**EXCERPTED DATA:**
+ + + + +
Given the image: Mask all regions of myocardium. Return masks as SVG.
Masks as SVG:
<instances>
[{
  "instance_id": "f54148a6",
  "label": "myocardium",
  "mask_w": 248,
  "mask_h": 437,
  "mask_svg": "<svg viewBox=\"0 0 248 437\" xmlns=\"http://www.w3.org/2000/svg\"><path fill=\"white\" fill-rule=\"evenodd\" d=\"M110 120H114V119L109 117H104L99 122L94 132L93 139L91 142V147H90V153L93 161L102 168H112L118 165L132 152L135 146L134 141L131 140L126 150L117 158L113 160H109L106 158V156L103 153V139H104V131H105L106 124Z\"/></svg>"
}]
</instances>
+ + + + +
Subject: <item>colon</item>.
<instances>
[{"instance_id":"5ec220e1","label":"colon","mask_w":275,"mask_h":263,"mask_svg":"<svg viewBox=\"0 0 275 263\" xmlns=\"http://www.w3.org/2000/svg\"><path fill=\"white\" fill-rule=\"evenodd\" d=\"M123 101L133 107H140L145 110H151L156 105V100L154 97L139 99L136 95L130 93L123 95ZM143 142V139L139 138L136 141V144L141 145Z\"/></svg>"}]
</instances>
+ + + + +
**REQUIREMENT:** Could you return all lines from the data above that contain the string "label"?

**FINISHED EXERCISE:**
  "label": "myocardium",
[{"instance_id":"5ec220e1","label":"colon","mask_w":275,"mask_h":263,"mask_svg":"<svg viewBox=\"0 0 275 263\" xmlns=\"http://www.w3.org/2000/svg\"><path fill=\"white\" fill-rule=\"evenodd\" d=\"M123 101L133 107H140L145 110H151L156 105V100L154 97L139 99L136 95L130 93L123 95ZM143 142V139L139 138L136 141V144L141 145Z\"/></svg>"}]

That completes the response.